Ce que l’on préfère ?

 

L’arboretum, financé par des mécènes américains par l’intermédiaire des Colonial Dames of American, Chapter IV (Paris). Il ressemble aux paysages du Nord-est des Etats-Unis. Les érables à sucre, de Virginie, à grandes feuilles, déclinent toutes les nuances du rouge, de l’orange et du roux. Le chêne écarlate vire au vermillon, tirant parfois sur le pourpre. On ne sait plus vers où tourner les yeux tant les couleurs sont époustouflantes.
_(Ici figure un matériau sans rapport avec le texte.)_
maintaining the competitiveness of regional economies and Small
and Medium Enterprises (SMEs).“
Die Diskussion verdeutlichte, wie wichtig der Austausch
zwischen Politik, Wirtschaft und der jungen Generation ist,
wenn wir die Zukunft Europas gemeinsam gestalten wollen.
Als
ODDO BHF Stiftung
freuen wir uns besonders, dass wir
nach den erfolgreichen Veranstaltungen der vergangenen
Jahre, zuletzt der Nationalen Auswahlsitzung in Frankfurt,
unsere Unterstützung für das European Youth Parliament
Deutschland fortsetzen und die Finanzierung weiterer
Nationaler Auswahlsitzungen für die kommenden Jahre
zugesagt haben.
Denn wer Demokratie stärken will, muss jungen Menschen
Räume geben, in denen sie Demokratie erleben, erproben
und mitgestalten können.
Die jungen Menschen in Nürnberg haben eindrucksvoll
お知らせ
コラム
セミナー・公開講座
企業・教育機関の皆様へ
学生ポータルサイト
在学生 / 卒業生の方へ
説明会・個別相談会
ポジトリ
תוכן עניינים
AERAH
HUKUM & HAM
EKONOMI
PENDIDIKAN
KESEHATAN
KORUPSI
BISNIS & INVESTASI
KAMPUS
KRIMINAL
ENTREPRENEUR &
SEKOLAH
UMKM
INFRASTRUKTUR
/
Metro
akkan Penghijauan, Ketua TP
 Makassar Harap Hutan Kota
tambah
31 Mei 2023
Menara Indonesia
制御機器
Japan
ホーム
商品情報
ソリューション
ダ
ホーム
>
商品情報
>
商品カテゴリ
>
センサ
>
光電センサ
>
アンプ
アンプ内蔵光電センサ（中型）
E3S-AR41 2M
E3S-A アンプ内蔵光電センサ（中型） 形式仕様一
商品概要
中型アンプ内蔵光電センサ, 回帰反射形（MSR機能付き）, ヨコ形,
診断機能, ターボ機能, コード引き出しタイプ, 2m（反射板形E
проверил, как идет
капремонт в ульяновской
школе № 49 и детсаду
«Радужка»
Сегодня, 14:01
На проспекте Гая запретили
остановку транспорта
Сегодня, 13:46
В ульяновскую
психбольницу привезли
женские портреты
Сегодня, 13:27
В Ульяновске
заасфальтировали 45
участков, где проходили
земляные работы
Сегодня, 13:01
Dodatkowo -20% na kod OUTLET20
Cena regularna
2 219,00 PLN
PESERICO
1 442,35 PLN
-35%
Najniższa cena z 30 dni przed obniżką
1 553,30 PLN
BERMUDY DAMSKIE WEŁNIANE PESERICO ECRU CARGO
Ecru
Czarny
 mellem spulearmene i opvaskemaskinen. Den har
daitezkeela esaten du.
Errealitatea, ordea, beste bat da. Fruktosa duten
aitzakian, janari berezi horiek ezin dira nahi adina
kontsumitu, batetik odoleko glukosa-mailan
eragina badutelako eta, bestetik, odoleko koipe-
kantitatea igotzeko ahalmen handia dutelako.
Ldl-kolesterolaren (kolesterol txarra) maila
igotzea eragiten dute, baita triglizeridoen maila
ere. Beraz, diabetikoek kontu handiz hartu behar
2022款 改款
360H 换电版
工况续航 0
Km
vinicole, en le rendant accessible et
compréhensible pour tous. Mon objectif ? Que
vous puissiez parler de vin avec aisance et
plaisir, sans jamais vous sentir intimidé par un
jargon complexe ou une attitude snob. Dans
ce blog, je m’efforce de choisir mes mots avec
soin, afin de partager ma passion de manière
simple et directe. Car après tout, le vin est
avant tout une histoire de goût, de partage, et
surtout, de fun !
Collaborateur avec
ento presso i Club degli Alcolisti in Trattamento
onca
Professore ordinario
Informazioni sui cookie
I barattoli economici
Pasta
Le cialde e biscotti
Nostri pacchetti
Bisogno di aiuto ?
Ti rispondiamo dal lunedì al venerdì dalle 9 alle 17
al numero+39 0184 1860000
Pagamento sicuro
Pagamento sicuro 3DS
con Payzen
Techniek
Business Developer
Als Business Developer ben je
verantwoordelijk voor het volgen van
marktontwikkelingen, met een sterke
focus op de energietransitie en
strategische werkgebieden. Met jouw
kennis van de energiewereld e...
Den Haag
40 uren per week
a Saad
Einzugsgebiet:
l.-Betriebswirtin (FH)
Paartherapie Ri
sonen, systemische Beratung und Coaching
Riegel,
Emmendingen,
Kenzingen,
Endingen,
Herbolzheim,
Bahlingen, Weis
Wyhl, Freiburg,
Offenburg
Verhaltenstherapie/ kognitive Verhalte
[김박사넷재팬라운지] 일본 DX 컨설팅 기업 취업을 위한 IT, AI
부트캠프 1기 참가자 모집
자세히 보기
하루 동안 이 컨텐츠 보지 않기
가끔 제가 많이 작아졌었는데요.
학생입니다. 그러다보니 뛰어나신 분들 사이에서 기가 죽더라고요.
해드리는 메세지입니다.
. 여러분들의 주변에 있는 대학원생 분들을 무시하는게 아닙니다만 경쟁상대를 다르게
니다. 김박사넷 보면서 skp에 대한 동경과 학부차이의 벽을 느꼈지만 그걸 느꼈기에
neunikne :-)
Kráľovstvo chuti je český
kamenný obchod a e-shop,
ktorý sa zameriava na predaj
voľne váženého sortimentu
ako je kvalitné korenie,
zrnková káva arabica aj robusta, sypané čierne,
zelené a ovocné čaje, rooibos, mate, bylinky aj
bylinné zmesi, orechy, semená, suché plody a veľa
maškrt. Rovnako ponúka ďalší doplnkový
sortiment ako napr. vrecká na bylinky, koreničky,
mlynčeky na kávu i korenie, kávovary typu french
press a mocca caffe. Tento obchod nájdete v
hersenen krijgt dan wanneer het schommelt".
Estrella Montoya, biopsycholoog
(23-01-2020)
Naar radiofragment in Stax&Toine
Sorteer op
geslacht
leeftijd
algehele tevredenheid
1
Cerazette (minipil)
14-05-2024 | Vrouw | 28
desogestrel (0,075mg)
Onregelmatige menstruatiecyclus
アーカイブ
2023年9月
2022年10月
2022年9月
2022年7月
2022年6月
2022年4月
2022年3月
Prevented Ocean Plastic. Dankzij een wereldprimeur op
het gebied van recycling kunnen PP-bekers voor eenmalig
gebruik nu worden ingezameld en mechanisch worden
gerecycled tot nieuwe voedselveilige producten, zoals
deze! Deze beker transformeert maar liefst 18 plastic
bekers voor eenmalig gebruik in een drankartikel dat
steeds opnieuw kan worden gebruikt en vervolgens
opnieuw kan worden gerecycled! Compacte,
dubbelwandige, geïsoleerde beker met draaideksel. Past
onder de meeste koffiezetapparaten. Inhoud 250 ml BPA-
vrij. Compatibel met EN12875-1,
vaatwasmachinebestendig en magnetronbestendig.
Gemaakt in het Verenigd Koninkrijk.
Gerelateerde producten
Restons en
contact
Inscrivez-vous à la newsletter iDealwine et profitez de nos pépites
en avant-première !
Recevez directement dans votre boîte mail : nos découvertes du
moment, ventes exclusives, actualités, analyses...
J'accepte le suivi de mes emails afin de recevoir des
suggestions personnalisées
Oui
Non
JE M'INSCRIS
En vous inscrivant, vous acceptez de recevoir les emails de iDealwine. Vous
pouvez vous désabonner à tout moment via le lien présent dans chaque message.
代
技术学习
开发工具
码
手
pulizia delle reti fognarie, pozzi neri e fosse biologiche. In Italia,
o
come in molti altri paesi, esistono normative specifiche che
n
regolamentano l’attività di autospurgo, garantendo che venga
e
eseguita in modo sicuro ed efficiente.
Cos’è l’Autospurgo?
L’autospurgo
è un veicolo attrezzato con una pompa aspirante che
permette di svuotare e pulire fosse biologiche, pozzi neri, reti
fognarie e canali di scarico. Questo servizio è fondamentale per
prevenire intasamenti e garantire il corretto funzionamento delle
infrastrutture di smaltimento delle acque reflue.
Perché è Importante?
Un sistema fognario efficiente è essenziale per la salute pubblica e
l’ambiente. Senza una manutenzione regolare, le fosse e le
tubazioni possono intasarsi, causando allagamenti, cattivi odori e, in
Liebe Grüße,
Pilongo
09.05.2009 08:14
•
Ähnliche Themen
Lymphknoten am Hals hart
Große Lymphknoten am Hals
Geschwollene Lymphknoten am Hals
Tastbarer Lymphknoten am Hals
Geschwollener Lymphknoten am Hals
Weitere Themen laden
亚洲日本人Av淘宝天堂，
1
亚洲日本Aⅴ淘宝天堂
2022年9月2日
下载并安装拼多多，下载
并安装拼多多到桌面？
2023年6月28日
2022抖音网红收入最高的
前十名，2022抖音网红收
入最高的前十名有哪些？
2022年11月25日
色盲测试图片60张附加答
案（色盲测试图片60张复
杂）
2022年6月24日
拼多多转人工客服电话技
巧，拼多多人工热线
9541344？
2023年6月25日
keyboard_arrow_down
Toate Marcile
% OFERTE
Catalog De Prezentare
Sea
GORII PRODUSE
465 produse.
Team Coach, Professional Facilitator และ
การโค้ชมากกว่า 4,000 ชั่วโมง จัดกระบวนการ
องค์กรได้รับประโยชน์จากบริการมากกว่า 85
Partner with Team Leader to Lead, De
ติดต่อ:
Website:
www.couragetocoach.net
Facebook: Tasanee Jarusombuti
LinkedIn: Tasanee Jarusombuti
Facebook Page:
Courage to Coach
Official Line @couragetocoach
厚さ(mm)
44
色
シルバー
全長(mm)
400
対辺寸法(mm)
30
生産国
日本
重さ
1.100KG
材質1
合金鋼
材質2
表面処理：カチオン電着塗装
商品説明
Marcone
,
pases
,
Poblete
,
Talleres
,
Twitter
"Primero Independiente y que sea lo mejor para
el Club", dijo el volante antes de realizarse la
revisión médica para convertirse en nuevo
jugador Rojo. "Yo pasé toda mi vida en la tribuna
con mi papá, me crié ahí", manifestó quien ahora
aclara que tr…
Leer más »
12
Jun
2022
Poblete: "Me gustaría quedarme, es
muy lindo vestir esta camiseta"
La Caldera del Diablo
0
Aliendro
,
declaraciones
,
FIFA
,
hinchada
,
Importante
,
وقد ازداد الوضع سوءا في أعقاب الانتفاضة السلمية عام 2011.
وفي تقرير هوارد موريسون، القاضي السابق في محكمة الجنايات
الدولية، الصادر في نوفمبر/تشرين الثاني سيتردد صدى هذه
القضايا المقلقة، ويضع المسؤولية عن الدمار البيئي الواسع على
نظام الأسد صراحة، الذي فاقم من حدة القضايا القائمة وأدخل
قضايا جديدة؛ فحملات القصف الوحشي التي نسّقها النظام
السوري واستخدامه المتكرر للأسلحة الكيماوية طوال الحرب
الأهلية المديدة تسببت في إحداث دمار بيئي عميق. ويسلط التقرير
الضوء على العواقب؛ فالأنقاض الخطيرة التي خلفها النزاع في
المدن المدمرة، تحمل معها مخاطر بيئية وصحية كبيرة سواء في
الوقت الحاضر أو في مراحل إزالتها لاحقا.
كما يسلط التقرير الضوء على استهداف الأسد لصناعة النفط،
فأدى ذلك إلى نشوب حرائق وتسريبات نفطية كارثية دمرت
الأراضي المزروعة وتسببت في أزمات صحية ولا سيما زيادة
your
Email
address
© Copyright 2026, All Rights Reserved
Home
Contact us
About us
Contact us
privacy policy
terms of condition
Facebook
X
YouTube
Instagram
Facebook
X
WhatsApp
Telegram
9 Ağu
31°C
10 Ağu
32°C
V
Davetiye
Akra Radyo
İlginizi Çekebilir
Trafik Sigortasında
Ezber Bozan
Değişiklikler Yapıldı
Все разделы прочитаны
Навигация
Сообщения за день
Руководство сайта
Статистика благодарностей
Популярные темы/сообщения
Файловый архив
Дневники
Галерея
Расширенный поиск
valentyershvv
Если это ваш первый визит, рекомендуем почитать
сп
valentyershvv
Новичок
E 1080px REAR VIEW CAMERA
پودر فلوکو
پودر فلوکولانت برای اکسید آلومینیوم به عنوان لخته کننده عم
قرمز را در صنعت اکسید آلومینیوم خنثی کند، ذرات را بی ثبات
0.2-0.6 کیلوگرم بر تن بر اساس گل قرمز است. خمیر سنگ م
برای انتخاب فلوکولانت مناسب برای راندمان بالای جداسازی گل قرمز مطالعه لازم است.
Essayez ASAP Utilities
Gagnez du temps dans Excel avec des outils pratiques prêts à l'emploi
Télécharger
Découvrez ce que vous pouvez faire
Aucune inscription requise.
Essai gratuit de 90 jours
Et encore celui-ci, le copalme d’Amérique tout aussi rougissant ; ou  celui-là, le tulépo, dont le nom signifie « nymphe des bois », qui s’habille de cuivre et de carmin; cet autre, le tulipier de Virginie qui se pare d’or tout comme l’orme d’Amérique, un nordique que l’on trouve jusqu’en Terre-Neuve, aussi jaune d’or qu’un ginkgo.  Plus discret, mais d’une élégance rare, le frêne d’Amérique, appelé aussi « frêne blanc », se teinte d’un rose délicat. Et parlons aussi de l’amélanchier du Canada, bien plus grand que l’espèce commune qui pousse chez nous, marie l’orange et l’écarlate avant la chute de ses feuilles. Un original ? Le houx américain se remarque par les manchons de baies rouges qui enveloppent ses branches. Il perd ses feuilles, ce qui laisse, en hiver, toute la vedette à ses fruits écarlates.

 

Pour faire une pause…

Chez Ric et Fer : à Coucy le Château (15 km de Blérancourt), des chambres d’hôtes originales dans l’une des plus anciennes maisons du village, avec vue sur le jardin. 1, place du Marché. Tél. : 03 23 52 38 07. 

Hostellerie Le Griffon : à Blérancourt, à quelques pas du château, une cuisine traditionnelle et gastronomique, terrasse avec vue sur parc fleuri. 22, place du Général Leclerc 02300 Blérancourt. Tél. : 03 23 39 23 39.